*Exercise instructions*:
From the material below, copy out each line with the word "Zombie" in it.

__________________________________________________

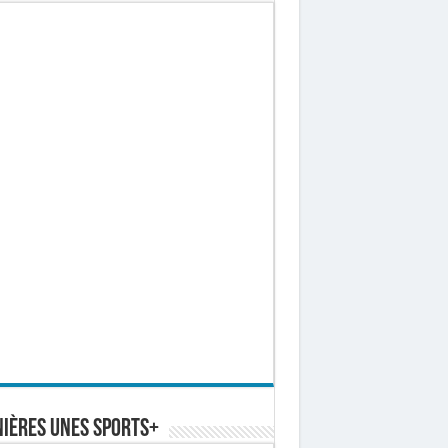
ières Unes Sports+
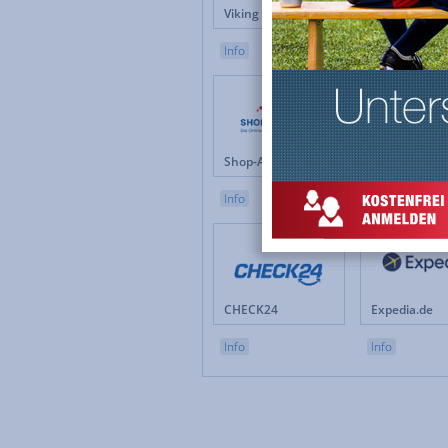
Viking Direkt
MediaMarkt
Info
Info
Shop-Apotheke.com
OBI.de
Info
Info
CHECK24
Expedia.de
Info
Info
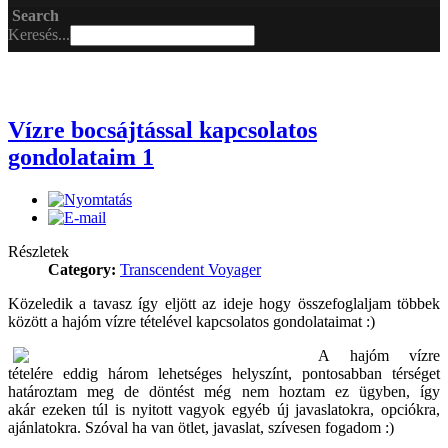
Search
Keresés...
Vízre bocsájtással kapcsolatos
gondolataim 1
Részletek
Category:
Transcendent Voyager
Közeledik a tavasz így eljött az ideje hogy összefoglaljam többek
között a hajóm vízre tételével kapcsolatos gondolataimat :)
A hajóm vízre
tételére eddig három lehetséges helyszínt, pontosabban térséget
határoztam meg de döntést még nem hoztam ez ügyben, így
akár ezeken túl is nyitott vagyok egyéb új javaslatokra, opciókra,
ajánlatokra. Szóval ha van ötlet, javaslat, szívesen fogadom :)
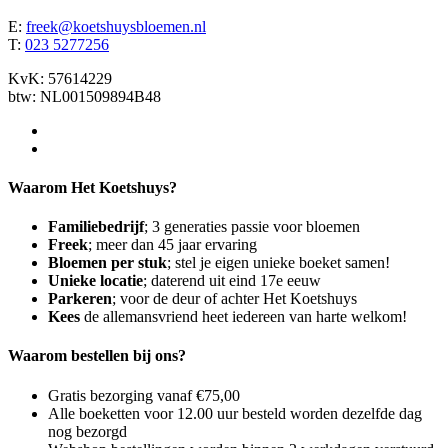
E:
freek@koetshuysbloemen.nl
T:
023 5277256
KvK: 57614229
btw: NL001509894B48
Waarom Het Koetshuys?
Familiebedrijf
; 3 generaties passie voor bloemen
Freek
; meer dan 45 jaar ervaring
Bloemen per stuk
; stel je eigen unieke boeket samen!
Unieke locatie
; daterend uit eind 17e eeuw
Parkeren
; voor de deur of achter Het Koetshuys
Kees
de allemansvriend heet iedereen van harte welkom!
Waarom bestellen bij ons?
Gratis bezorging vanaf €75,00
Alle boeketten voor 12.00 uur besteld worden dezelfde dag
nog bezorgd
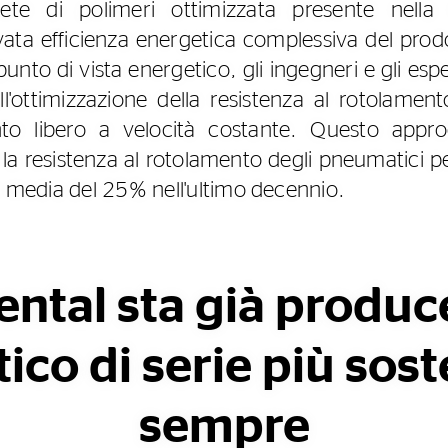
ete di polimeri ottimizzata presente nel
evata efficienza energetica complessiva del prodo
 punto di vista energetico, gli ingegneri e gli espe
ull'ottimizzazione della resistenza al rotolame
nto libero a velocità costante. Questo app
e la resistenza al rotolamento degli pneumatici p
in media del 25% nell'ultimo decennio.
ental sta già produc
co di serie più soste
sempre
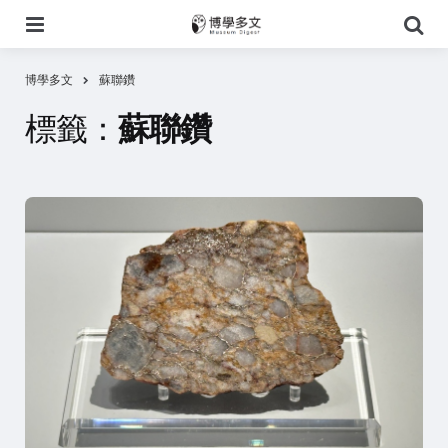
選
搜
單
尋
博學多文
蘇聯鑽
標籤：
蘇聯鑽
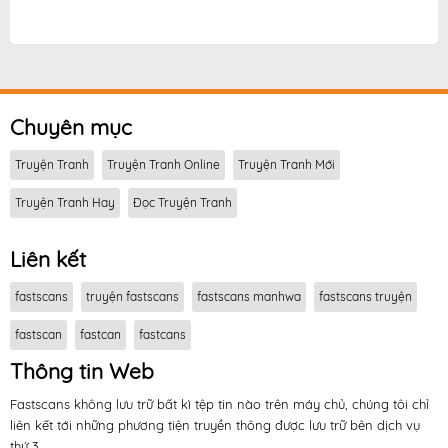
Trùng Sinh Ma Tu:Bắt Đầu Từ Việc Nhặt Được Một Viên
Tinh Cầu Zombie fastscans online
,
truyện Trùng Sinh
Ma Tu:Bắt Đầu Từ Việc Nhặt Được Một Viên Tinh Cầu
Zombie tại fastscans miễn phí
Chuyên mục
Truyện Tranh
Truyện Tranh Online
Truyện Tranh Mới
Truyện Tranh Hay
Đọc Truyện Tranh
Liên kết
fastscans
truyện fastscans
fastscans manhwa
fastscans truyện
fastscan
fastcan
fastcans
Thông tin Web
Fastscans không lưu trữ bất kì tệp tin nào trên máy chủ, chúng tôi chỉ
liên kết tới những phương tiện truyền thông được lưu trữ bên dịch vụ
thứ 3.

__________________________________________________

*Exercise output*:
Tinh Cầu Zombie fastscans online
Zombie tại fastscans miễn phí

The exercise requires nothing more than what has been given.